Terrence Donnelly Heart Centre, Division of Cardiology, St Michael's Hospital, and University of Toronto, Toronto, Ontario, Canada, M5B 1W8.
Eur Heart J. 2011 Aug;32(16):1994-2002. doi: 10.1093/eurheartj/ehr008. Epub 2011 Feb 8.
We sought to determine the effectiveness of early routine percutaneous coronary intervention (PCI) post-fibrinolysis for ST-elevation myocardial infarction (STEMI) in relation to baseline risk status.

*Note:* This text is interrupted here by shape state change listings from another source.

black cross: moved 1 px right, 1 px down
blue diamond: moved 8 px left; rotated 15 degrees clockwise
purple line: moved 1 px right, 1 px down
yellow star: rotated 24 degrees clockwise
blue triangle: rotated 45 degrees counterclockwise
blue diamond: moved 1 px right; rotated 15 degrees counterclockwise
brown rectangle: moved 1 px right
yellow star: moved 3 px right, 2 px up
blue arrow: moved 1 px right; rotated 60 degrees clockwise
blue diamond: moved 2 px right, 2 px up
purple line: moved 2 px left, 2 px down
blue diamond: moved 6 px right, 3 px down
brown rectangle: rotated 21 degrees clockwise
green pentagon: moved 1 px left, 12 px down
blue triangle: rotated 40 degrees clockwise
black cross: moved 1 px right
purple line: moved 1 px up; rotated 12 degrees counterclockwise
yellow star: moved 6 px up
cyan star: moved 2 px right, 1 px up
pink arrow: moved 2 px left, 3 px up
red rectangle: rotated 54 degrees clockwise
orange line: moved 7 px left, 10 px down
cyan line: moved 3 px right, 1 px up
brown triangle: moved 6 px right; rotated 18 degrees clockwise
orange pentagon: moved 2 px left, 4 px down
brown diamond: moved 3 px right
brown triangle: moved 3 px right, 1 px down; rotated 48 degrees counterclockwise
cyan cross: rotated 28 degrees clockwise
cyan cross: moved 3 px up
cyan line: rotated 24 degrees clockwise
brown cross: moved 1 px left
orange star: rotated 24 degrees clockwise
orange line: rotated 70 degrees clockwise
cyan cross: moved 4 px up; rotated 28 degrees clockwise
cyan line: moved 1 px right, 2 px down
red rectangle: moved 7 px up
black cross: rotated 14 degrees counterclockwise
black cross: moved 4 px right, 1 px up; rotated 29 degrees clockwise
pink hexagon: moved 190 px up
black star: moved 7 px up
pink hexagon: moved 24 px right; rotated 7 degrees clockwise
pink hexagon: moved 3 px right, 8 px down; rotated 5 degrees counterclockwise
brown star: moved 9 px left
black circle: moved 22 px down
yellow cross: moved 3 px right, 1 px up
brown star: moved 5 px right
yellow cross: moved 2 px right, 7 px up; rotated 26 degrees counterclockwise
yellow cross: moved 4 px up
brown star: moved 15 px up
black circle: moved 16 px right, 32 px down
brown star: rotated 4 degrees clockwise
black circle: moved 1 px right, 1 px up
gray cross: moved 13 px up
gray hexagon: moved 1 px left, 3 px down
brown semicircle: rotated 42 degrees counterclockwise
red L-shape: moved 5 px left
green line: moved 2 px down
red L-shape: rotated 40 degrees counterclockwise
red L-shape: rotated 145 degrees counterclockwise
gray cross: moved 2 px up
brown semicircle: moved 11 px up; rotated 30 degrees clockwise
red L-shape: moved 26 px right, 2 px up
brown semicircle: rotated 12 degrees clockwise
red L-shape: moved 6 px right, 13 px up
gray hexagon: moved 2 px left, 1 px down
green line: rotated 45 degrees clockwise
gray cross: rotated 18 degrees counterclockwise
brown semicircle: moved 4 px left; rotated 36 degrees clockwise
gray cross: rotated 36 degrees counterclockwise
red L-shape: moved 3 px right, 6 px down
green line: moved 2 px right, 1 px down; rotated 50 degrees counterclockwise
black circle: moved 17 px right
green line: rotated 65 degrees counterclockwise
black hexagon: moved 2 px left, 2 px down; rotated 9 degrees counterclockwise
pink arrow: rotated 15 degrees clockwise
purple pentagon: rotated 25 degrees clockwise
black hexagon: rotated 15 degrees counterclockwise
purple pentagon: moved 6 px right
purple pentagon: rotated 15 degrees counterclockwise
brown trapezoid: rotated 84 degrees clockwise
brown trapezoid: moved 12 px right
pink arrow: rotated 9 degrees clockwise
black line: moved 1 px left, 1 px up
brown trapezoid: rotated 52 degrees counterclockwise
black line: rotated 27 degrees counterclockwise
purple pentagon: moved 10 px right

In this post hoc subgroup analysis of Trial of Routine Angioplasty and Stenting after Fibrinolysis to Enhance Reperfusion in Acute Myocardial Infarction (TRANSFER-AMI), we stratified 1059 STEMI patients receiving tenecteplase into low-intermediate [Global Registry of Acute Coronary Events (GRACE) risk score<155; n=889] vs. high-risk (GRACE risk score ≥155; n=170) groups, based on the GRACE risk score for in-hospital mortality. There was a significant interaction between treatment assignment and risk status for the composite endpoint of death/re-MI at 30 days (P for interaction<0.001). Compared with the standard treatment, pharmacoinvasive therapy (early routine PCI) was associated with a lower rate of death/re-MI at 30 days in the low-intermediate risk stratum (8.1 vs. 2.9%, P<0.001), but a higher rate of death/re-MI in the high-risk group (13.8 vs. 27.8%, P=0.025). We found similar heterogeneity in the treatment effects on 30-day mortality and death/re-MI at 1 year (P for interaction=0.008 and 0.001, respectively), when the GRACE risk score was analysed as a continuous variable (P for interaction<0.001) and when patients were stratified by the Thrombolysis In Myocardial Infarction (TIMI) risk score (P for interaction=0.001).
We observed a strong heterogeneity in the treatment effects of a pharmacoinvasive strategy after fibrinolysis for STEMI, which is associated with improved outcomes only among patients with a low-intermediate GRACE risk score. Conversely, the early invasive strategy is associated with worse outcomes in high-risk patients. These novel findings should be considered exploratory only and require confirmation in other trials and meta-analyses.
http://www.clinicaltrials.gov/ct2/show/NCT00164190 ClinicalTrials.gov number, NCT00164190.
我们旨在确定溶栓后早期常规经皮冠状动脉介入治疗(PCI)对 ST 段抬高型心肌梗死(STEMI)的有效性与基线风险状况的关系。
在纤维蛋白溶解后常规血管成形术和支架置入术以增强急性心肌梗死再灌注的临床试验(TRANSFER-AMI)的事后亚组分析中,我们根据院内死亡率的全球急性冠状动脉事件登记(GRACE)风险评分,将接受替奈普酶治疗的 1059 例 STEMI 患者分为低-中危(GRACE 风险评分<155;n=889)与高危(GRACE 风险评分≥155;n=170)组。对于 30 天死亡/再心肌梗死的复合终点,治疗分配与风险状况之间存在显著的交互作用(交互作用 P 值<0.001)。与标准治疗相比,早期常规 PCI 的药物介入治疗在低-中危分层中与 30 天的死亡/再心肌梗死发生率较低相关(8.1% vs. 2.9%,P<0.001),但在高危组中死亡率/再心肌梗死发生率较高(13.8% vs. 27.8%,P=0.025)。当 GRACE 风险评分作为连续变量进行分析时(交互作用 P 值<0.001),以及当患者根据血栓溶解治疗心肌梗死(TIMI)风险评分分层时(交互作用 P 值=0.001),我们发现治疗效果在 30 天死亡率和 1 年死亡/再心肌梗死发生率方面存在类似的异质性(交互作用 P 值分别为 0.008 和 0.001)。
我们观察到溶栓后 STEMI 的药物介入策略治疗效果存在显著的异质性,该策略仅在低-中危 GRACE 风险评分的患者中改善预后。相反,早期侵入性策略与高危患者的预后较差相关。这些新发现应仅被视为探索性的,需要在其他试验和荟萃分析中得到证实。